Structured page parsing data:
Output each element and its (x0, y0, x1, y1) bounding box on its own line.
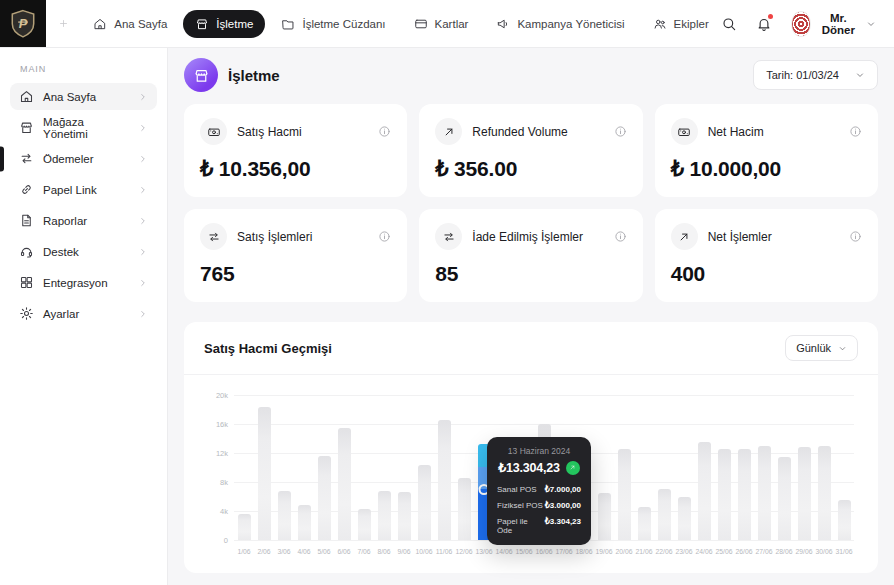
cash-icon (207, 125, 221, 139)
bar-27-06[interactable] (758, 446, 771, 540)
tooltip-row: Sanal POS₺7.000,00 (497, 485, 581, 494)
info-icon[interactable] (849, 230, 862, 243)
period-label: Günlük (796, 342, 831, 354)
bar-24-06[interactable] (698, 442, 711, 540)
bar-30-06[interactable] (818, 446, 831, 540)
bar-8-06[interactable] (378, 491, 391, 540)
bar-10-06[interactable] (418, 465, 431, 540)
sidebar-item-papel-link[interactable]: Papel Link (10, 176, 157, 203)
sales-history-panel: Satış Hacmi Geçmişi Günlük 13 Haziran 20… (184, 322, 878, 573)
transfer-icon (207, 230, 221, 244)
people-icon (653, 17, 667, 31)
sidebar-item-ana-sayfa[interactable]: Ana Sayfa (10, 83, 157, 110)
sales-history-chart: 13 Haziran 2024 ₺13.304,23 Sanal POS₺7.0… (204, 391, 858, 561)
stats-grid: Satış Hacmi₺ 10.356,00Refunded Volume₺ 3… (184, 104, 878, 302)
tooltip-date: 13 Haziran 2024 (497, 446, 581, 456)
avatar (791, 11, 811, 37)
stat-card-satis-islemleri: Satış İşlemleri765 (184, 209, 407, 302)
bar-9-06[interactable] (398, 492, 411, 540)
date-filter-select[interactable]: Tarih: 01/03/24 (753, 60, 878, 90)
x-axis-tick: 10/06 (414, 548, 434, 555)
x-axis-tick: 8/06 (374, 548, 394, 555)
notifications-button[interactable] (756, 16, 772, 32)
bar-22-06[interactable] (658, 489, 671, 540)
x-axis-tick: 17/06 (554, 548, 574, 555)
bar-4-06[interactable] (298, 505, 311, 541)
bar-7-06[interactable] (358, 509, 371, 540)
bar-19-06[interactable] (598, 493, 611, 540)
main-nav: Ana Sayfaİşletmeİşletme CüzdanıKartlarKa… (81, 10, 720, 38)
nav-item-kampanya-yoneticisi[interactable]: Kampanya Yöneticisi (484, 10, 636, 38)
x-axis-tick: 25/06 (714, 548, 734, 555)
sidebar-item-label: Ana Sayfa (43, 91, 96, 103)
nav-item-isletme-cuzdani[interactable]: İşletme Cüzdanı (269, 10, 397, 38)
chevron-right-icon (138, 247, 148, 257)
info-icon[interactable] (378, 125, 391, 138)
x-axis-tick: 11/06 (434, 548, 454, 555)
wallet-icon (281, 17, 295, 31)
bar-26-06[interactable] (738, 449, 751, 540)
sidebar-item-raporlar[interactable]: Raporlar (10, 207, 157, 234)
x-axis-tick: 29/06 (794, 548, 814, 555)
nav-item-label: Ana Sayfa (114, 18, 167, 30)
sidebar-item-magaza-yonetimi[interactable]: Mağaza Yönetimi (10, 114, 157, 141)
bar-20-06[interactable] (618, 449, 631, 540)
nav-item-ana-sayfa[interactable]: Ana Sayfa (81, 10, 179, 38)
sidebar-item-label: Ödemeler (43, 153, 94, 165)
chevron-down-icon (855, 70, 865, 80)
bar-21-06[interactable] (638, 507, 651, 540)
tooltip-row-value: ₺3.304,23 (545, 517, 581, 535)
arrow-up-right-icon (677, 230, 691, 244)
bar-25-06[interactable] (718, 449, 731, 540)
stat-label: İade Edilmiş İşlemler (472, 230, 583, 244)
sidebar-item-ayarlar[interactable]: Ayarlar (10, 300, 157, 327)
nav-item-ekipler[interactable]: Ekipler (641, 10, 721, 38)
sidebar-item-label: Ayarlar (43, 308, 79, 320)
info-icon[interactable] (614, 125, 627, 138)
bar-2-06[interactable] (258, 407, 271, 540)
bar-6-06[interactable] (338, 428, 351, 540)
transfer-icon (19, 151, 34, 166)
top-navbar: P Ana Sayfaİşletmeİşletme CüzdanıKartlar… (0, 0, 894, 48)
bar-12-06[interactable] (458, 478, 471, 540)
stat-value: ₺ 10.356,00 (200, 157, 391, 181)
sidebar-item-entegrasyon[interactable]: Entegrasyon (10, 269, 157, 296)
bar-29-06[interactable] (798, 447, 811, 540)
papel-shield-icon: P (10, 9, 36, 39)
bar-31-06[interactable] (838, 500, 851, 540)
chevron-right-icon (138, 123, 148, 133)
nav-item-isletme[interactable]: İşletme (183, 10, 265, 38)
link-icon (19, 182, 34, 197)
megaphone-icon (496, 17, 510, 31)
bar-28-06[interactable] (778, 457, 791, 540)
sidebar-item-label: Destek (43, 246, 79, 258)
x-axis-tick: 31/06 (834, 548, 854, 555)
active-indicator (0, 146, 4, 171)
gear-icon (19, 306, 34, 321)
user-menu[interactable]: Mr. Döner (791, 11, 876, 37)
search-icon[interactable] (721, 16, 737, 32)
nav-item-kartlar[interactable]: Kartlar (402, 10, 481, 38)
papel-logo[interactable]: P (0, 0, 46, 47)
info-icon[interactable] (614, 230, 627, 243)
bar-5-06[interactable] (318, 456, 331, 540)
tooltip-row: Fiziksel POS₺3.000,00 (497, 501, 581, 510)
bar-1-06[interactable] (238, 514, 251, 540)
svg-text:P: P (19, 15, 28, 30)
bar-11-06[interactable] (438, 420, 451, 540)
x-axis: 1/062/063/064/065/066/067/068/069/0610/0… (234, 548, 854, 555)
period-select[interactable]: Günlük (785, 335, 858, 361)
stat-value: 85 (435, 262, 626, 286)
card-icon (414, 17, 428, 31)
chevron-right-icon (138, 185, 148, 195)
info-icon[interactable] (849, 125, 862, 138)
info-icon[interactable] (378, 230, 391, 243)
bar-3-06[interactable] (278, 491, 291, 540)
sidebar-section-label: MAIN (20, 64, 167, 74)
page-title-badge (184, 58, 218, 92)
sidebar-item-odemeler[interactable]: Ödemeler (10, 145, 157, 172)
bar-23-06[interactable] (678, 497, 691, 541)
sidebar-item-destek[interactable]: Destek (10, 238, 157, 265)
stat-label: Satış Hacmi (237, 125, 302, 139)
add-icon[interactable] (58, 18, 69, 29)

WHAT IS REQUIRED
Once the images are removed, print the remaining data exactly as it appears above.

EXERCISE SOLUTION
Output each element and its (x0, y0, x1, y1) bounding box on its own line.
cash-icon (207, 125, 221, 139)
bar-27-06[interactable] (758, 446, 771, 540)
tooltip-row: Sanal POS₺7.000,00 (497, 485, 581, 494)
info-icon[interactable] (849, 230, 862, 243)
period-label: Günlük (796, 342, 831, 354)
bar-24-06[interactable] (698, 442, 711, 540)
bar-30-06[interactable] (818, 446, 831, 540)
bar-8-06[interactable] (378, 491, 391, 540)
bar-10-06[interactable] (418, 465, 431, 540)
sidebar-item-papel-link[interactable]: Papel Link (10, 176, 157, 203)
sales-history-panel: Satış Hacmi Geçmişi Günlük 13 Haziran 20… (184, 322, 878, 573)
transfer-icon (207, 230, 221, 244)
people-icon (653, 17, 667, 31)
sidebar-item-ana-sayfa[interactable]: Ana Sayfa (10, 83, 157, 110)
sales-history-chart: 13 Haziran 2024 ₺13.304,23 Sanal POS₺7.0… (204, 391, 858, 561)
stats-grid: Satış Hacmi₺ 10.356,00Refunded Volume₺ 3… (184, 104, 878, 302)
tooltip-date: 13 Haziran 2024 (497, 446, 581, 456)
avatar (791, 11, 811, 37)
stat-card-satis-islemleri: Satış İşlemleri765 (184, 209, 407, 302)
bar-9-06[interactable] (398, 492, 411, 540)
date-filter-select[interactable]: Tarih: 01/03/24 (753, 60, 878, 90)
x-axis-tick: 10/06 (414, 548, 434, 555)
x-axis-tick: 8/06 (374, 548, 394, 555)
notifications-button[interactable] (756, 16, 772, 32)
bar-22-06[interactable] (658, 489, 671, 540)
x-axis-tick: 17/06 (554, 548, 574, 555)
bar-4-06[interactable] (298, 505, 311, 541)
bar-7-06[interactable] (358, 509, 371, 540)
bar-19-06[interactable] (598, 493, 611, 540)
main-nav: Ana Sayfaİşletmeİşletme CüzdanıKartlarKa… (81, 10, 720, 38)
nav-item-kampanya-yoneticisi[interactable]: Kampanya Yöneticisi (484, 10, 636, 38)
x-axis-tick: 25/06 (714, 548, 734, 555)
sidebar-item-label: Ana Sayfa (43, 91, 96, 103)
nav-item-isletme-cuzdani[interactable]: İşletme Cüzdanı (269, 10, 397, 38)
chevron-right-icon (138, 247, 148, 257)
info-icon[interactable] (378, 125, 391, 138)
x-axis-tick: 11/06 (434, 548, 454, 555)
wallet-icon (281, 17, 295, 31)
bar-26-06[interactable] (738, 449, 751, 540)
sidebar-item-raporlar[interactable]: Raporlar (10, 207, 157, 234)
x-axis-tick: 29/06 (794, 548, 814, 555)
nav-item-label: Ana Sayfa (114, 18, 167, 30)
sidebar-item-magaza-yonetimi[interactable]: Mağaza Yönetimi (10, 114, 157, 141)
bar-20-06[interactable] (618, 449, 631, 540)
nav-item-ana-sayfa[interactable]: Ana Sayfa (81, 10, 179, 38)
sidebar-item-label: Ödemeler (43, 153, 94, 165)
chevron-down-icon (855, 70, 865, 80)
bar-21-06[interactable] (638, 507, 651, 540)
tooltip-row-value: ₺3.304,23 (545, 517, 581, 535)
arrow-up-right-icon (677, 230, 691, 244)
bar-25-06[interactable] (718, 449, 731, 540)
stat-label: İade Edilmiş İşlemler (472, 230, 583, 244)
sidebar-item-ayarlar[interactable]: Ayarlar (10, 300, 157, 327)
nav-item-ekipler[interactable]: Ekipler (641, 10, 721, 38)
sidebar-item-label: Ayarlar (43, 308, 79, 320)
info-icon[interactable] (614, 125, 627, 138)
bar-2-06[interactable] (258, 407, 271, 540)
bar-6-06[interactable] (338, 428, 351, 540)
transfer-icon (19, 151, 34, 166)
top-navbar: P Ana Sayfaİşletmeİşletme CüzdanıKartlar… (0, 0, 894, 48)
bar-12-06[interactable] (458, 478, 471, 540)
stat-value: ₺ 10.356,00 (200, 157, 391, 181)
sidebar-item-entegrasyon[interactable]: Entegrasyon (10, 269, 157, 296)
bar-29-06[interactable] (798, 447, 811, 540)
papel-shield-icon: P (10, 9, 36, 39)
bar-31-06[interactable] (838, 500, 851, 540)
chevron-right-icon (138, 123, 148, 133)
nav-item-isletme[interactable]: İşletme (183, 10, 265, 38)
link-icon (19, 182, 34, 197)
megaphone-icon (496, 17, 510, 31)
bar-28-06[interactable] (778, 457, 791, 540)
sidebar-item-label: Destek (43, 246, 79, 258)
x-axis-tick: 31/06 (834, 548, 854, 555)
active-indicator (0, 146, 4, 171)
gear-icon (19, 306, 34, 321)
user-menu[interactable]: Mr. Döner (791, 11, 876, 37)
search-icon[interactable] (721, 16, 737, 32)
nav-item-kartlar[interactable]: Kartlar (402, 10, 481, 38)
papel-logo[interactable]: P (0, 0, 46, 47)
info-icon[interactable] (614, 230, 627, 243)
bar-5-06[interactable] (318, 456, 331, 540)
tooltip-row: Fiziksel POS₺3.000,00 (497, 501, 581, 510)
bar-1-06[interactable] (238, 514, 251, 540)
svg-text:P: P (19, 15, 28, 30)
bar-11-06[interactable] (438, 420, 451, 540)
x-axis: 1/062/063/064/065/066/067/068/069/0610/0… (234, 548, 854, 555)
period-select[interactable]: Günlük (785, 335, 858, 361)
stat-value: 85 (435, 262, 626, 286)
card-icon (414, 17, 428, 31)
chevron-right-icon (138, 185, 148, 195)
info-icon[interactable] (849, 125, 862, 138)
info-icon[interactable] (378, 230, 391, 243)
bar-3-06[interactable] (278, 491, 291, 540)
sidebar-section-label: MAIN (20, 64, 167, 74)
page-title-badge (184, 58, 218, 92)
sidebar-item-odemeler[interactable]: Ödemeler (10, 145, 157, 172)
bar-23-06[interactable] (678, 497, 691, 541)
sidebar-item-destek[interactable]: Destek (10, 238, 157, 265)
stat-label: Satış Hacmi (237, 125, 302, 139)
add-icon[interactable] (58, 18, 69, 29)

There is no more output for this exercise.